That salary is the next factor. Once the owner draws an actual W-2 salary, the contribution formulas use that figure instead of net profit. And if the owner sets that salary too low, usually to save on payroll tax (internal link: reasonable comp mistakes), they can quietly cap how much they are allowed to put into the retirement plan. Getting the entity and salary combination right is one of the biggest levers in maximizing both your contributions and your tax savings.
The last factor is employees. Once your business has employees beyond you and your spouse, it changes which plans you can use. Bring on a regular employee and the Solo 401(k) is off the table. You move up to a traditional 401(k), which costs more and takes more work to run. Most owners also do not want to use a SEP IRA once they have a team, because of the way it funds employee accounts (more on that below).
All of these factors can change from year to year, and that is fine. Your retirement plan can change right along with them. The only thing to watch is switching plans too often, because each move carries cost and paperwork. But there is nothing wrong with your plan growing as you grow.
A business owner who starts with a Traditional IRA, upgrades to a Solo 401(k) once the profit is there, and eventually adds a defined benefit plan once the business has really taken off is not being indecisive. They are making smart, necessary adjustments to keep their retirement plan in step with the business.
The five retirement plans every business owner should know
What are the main retirement plan options for the self-employed?

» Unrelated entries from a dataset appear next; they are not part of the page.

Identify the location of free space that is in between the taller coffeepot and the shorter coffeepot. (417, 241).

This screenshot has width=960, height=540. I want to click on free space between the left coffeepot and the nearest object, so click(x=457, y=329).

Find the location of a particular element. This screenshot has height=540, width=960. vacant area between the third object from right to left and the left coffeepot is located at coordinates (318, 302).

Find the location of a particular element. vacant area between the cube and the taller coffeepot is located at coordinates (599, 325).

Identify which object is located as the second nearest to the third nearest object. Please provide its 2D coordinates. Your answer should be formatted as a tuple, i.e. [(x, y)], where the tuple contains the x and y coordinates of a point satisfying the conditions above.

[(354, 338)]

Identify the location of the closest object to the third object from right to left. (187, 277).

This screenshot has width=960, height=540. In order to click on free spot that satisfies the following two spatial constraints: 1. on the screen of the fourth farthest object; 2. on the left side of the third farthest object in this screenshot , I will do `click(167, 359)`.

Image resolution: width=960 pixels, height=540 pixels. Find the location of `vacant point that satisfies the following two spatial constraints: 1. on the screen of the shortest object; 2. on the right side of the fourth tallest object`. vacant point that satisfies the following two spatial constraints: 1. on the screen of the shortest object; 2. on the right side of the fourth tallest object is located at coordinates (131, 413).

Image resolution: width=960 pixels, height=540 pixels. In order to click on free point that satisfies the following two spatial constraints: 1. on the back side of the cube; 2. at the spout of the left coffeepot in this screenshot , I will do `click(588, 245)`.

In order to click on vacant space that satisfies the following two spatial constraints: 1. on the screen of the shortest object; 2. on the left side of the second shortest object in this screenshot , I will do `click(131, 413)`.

The five main options are the Solo 401(k), the SEP IRA, the SIMPLE IRA, the traditional or Roth IRA, and the Defined Benefit or Cash Balance plan. They run from simplest and smallest (the IRA) to most complex and largest (the Defined Benefit plan). For most solo owners and high earners, the Solo 401(k) is the workhorse. For owners who have maxed a Solo 401(k) and want to shelter more, a Cash Balance plan stacked on top is the next step.

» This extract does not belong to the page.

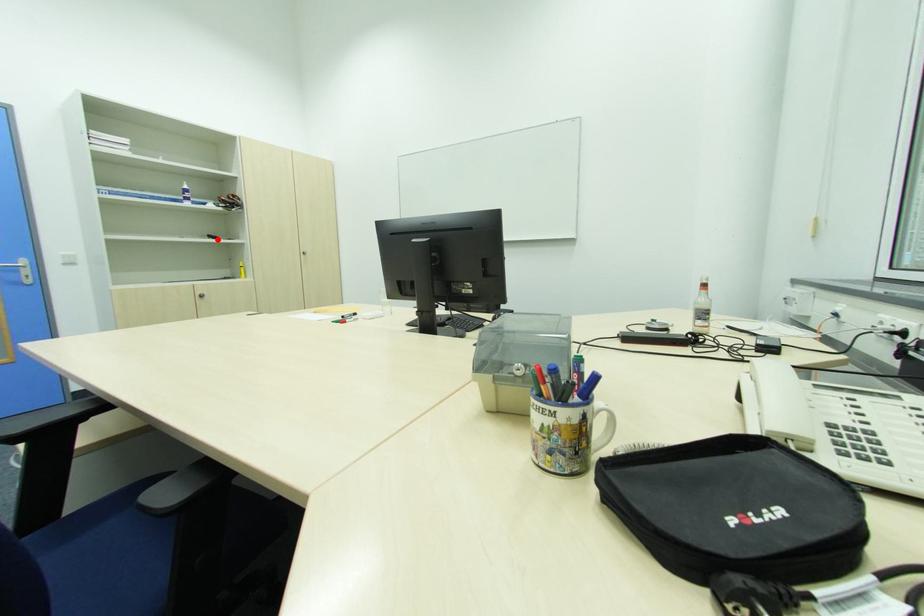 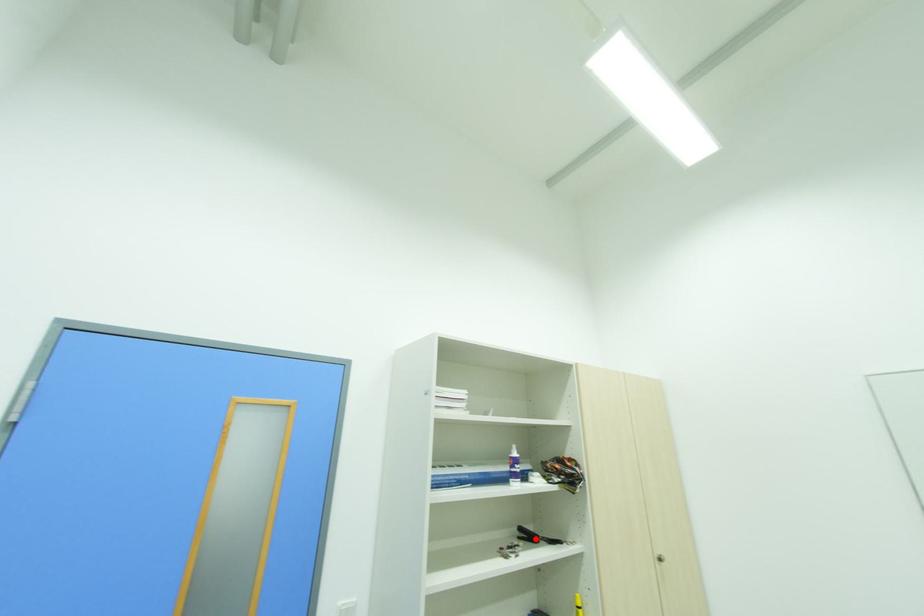 I am providing you with two images of the same scene from different viewpoints. A red point is marked on the first image and another point is marked on the second image. Does the point marked in image1 correspond to the same location as the one in image2?

Yes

The five plans below run in a rough ladder, from the simplest and smallest to the most complex and largest. Most owners start near the bottom and climb as the business grows. Here is each one, who it fits, and what it lets you put away.
Traditional and Roth IRA
The first place to start with a retirement plan is a Traditional or Roth IRA. Both have a max contribution limit of $7,500 if you are under 50, and $8,600 if you are over 50, for 2026.
There are income limitations on both that determine whether and how much you can contribute.
For a Traditional IRA, there is no income limitation on being able to contribute. You can always make the max contribution up to your earned income. For example, if you earned $6,000 this year (all earned income, not just business) then you can contribute a max of $6,000. The income limitation on a Traditional IRA is about the ability to deduct the contribution. Traditional IRAs are pre-tax vehicles, so if you contribute $7,500, you want to deduct that $7,500 from your income. That is how you get the tax savings. If you are above the income limitations, you can still make the $7,500 contribution, but it would not be deductible, and you could later pull those contributions back out tax-free.
A Roth IRA is different. Roth IRAs have very specific income limitations based on your filing status. It is always smart to check those limits before contributing (external link: IRS income limitations table), because unwinding excess contributions can be difficult, messy, and expensive. Roth IRAs are after-tax accounts, so you do not get a tax benefit this year, but the money is invested, grows tax-free, and comes out tax-free in retirement.
IRAs are great starting vehicles because anyone can set one up. All you need is a custodian, and most of them offer it. Vanguard, Schwab, and Fidelity will all open an IRA for you for free.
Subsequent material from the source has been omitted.